Table 1 Descriptive statistics for race, education, and income

Materials and Procedures

Participants responded to an online survey via Qualtrics. The following questionnaires were completed in the following order:

Risk Attitude Scale

The present study employed the health/safety subscale of the Domain Specific Risk-Taking Scale (DOSPERT, Blais & Weber, 2006) to measure risk attitude (risk seeking vs. risk averse).Footnote 2 The risk attitude scale contains six items (e.g., Driving a car without a seat belt) and assesses risk attitude regarding behaviors and actions in the health and safety domains. Participants evaluated the likelihood of engaging in a potentially risky action or behavior with a 7-point Likert rating scale, with 1 as extremely likely and 7 as extremely unlikely. An average was taken across the six items, with a higher score indicating greater risk-averse. In the current sample, the reliability of the scale was .74.

Subjective Numeracy Scale

The Subject Numeracy Scale (SNS, Fagerlin et al., 2007) was used to measure the perceived ability to perform various mathematical tasks and preference for the use of numerical information. The subjective numeracy scale consists of eight items. Example items include: “How good are you at working with percentages?”. Each item was responded with a 7-point Likert rating scale, ranging from 1 = Not at all good/helpful to 7 = Extremely good/Always prefer. One item was reverse coded: “How often do you find numerical information to be useful?” using the scale 1 = Never to 7 = Very often. An average was taken across the entire scale, with a larger score indicating greater subjective numeracy. The reliability of the scale was .74.

Political Ideology Scale

The scale of political ideology has four items (Inbar & Lammers, 2012). It asks participants to rate their political ideology in four domains (overall political orientation, social issues, economic issues and foreign policy) with a five-point Likert scale (1 = very conservative; 5 = very liberal). A larger value of this scale represented a more liberal ideology. The reliability of this scale was .89 in the present study. For descriptive statistics of political ideology, please refer to the Participants section.
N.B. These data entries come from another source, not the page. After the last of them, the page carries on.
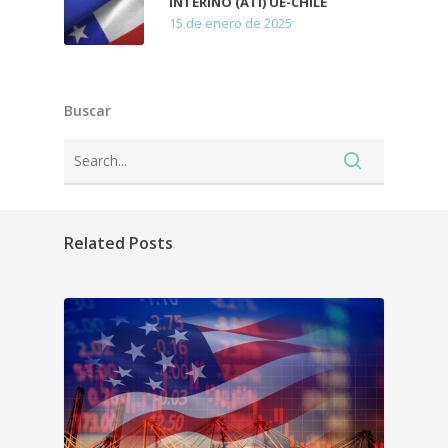
INTERINO (ATI) UE-CHILE
15 de enero de 2025
Buscar
Related Posts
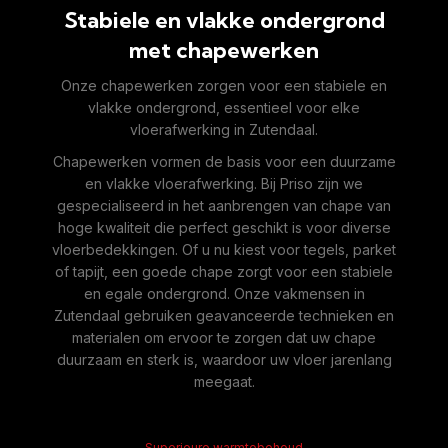
Stabiele en vlakke ondergrond
met chapewerken
Onze chapewerken zorgen voor een stabiele en
vlakke ondergrond, essentieel voor elke
vloerafwerking in Zutendaal.
Chapewerken vormen de basis voor een duurzame
en vlakke vloerafwerking. Bij Priso zijn we
gespecialiseerd in het aanbrengen van chape van
hoge kwaliteit die perfect geschikt is voor diverse
vloerbedekkingen. Of u nu kiest voor tegels, parket
of tapijt, een goede chape zorgt voor een stabiele
en egale ondergrond. Onze vakmensen in
Zutendaal gebruiken geavanceerde technieken en
materialen om ervoor te zorgen dat uw chape
duurzaam en sterk is, waardoor uw vloer jarenlang
meegaat.
Superieure warmtebehoud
Gain and Loss Framed Messages

Participants were randomly assigned to read a message presented in either a gain or loss frame. The gain framed message was positive and highlighted the number of potential lives saved, while the loss framed message was negative and highlighted the number of potential lives lost. Each message began with a piece of background information regarding the projection of Covid-19 related deaths: “The Institute for Health Metrics and Evaluation (IHME) is an independent global health research center at the University of Washington. IHME has created COVID-19 projections that include a variety of forecasts, including cumulative COVID-19 deaths in the United States through the 1st of February, 2021”. The gain framed message followed with: “Health experts are saying that taking preventative measures such as social distancing and wearing a mask could save 130,000 lives between now and February 1st, 2021 in the United States”. The loss framed message followed with: “Health experts are saying that without practicing preventative measures such as social distancing and wearing a mask, 130,000 people could die between now and February 1st, 2021 in the United States”.

Mask-Wearing Behavior

After reading the message, participants were asked to rate how they would behave in regard to mask-wearing in the next month. The future mask-wearing behavior was measured with one item: “Based on the previous statement about taking preventative measures, will you wear a mask when going out in public in the next month?” Participants responded with a Likert scale with 1 = Never and 7 = Always.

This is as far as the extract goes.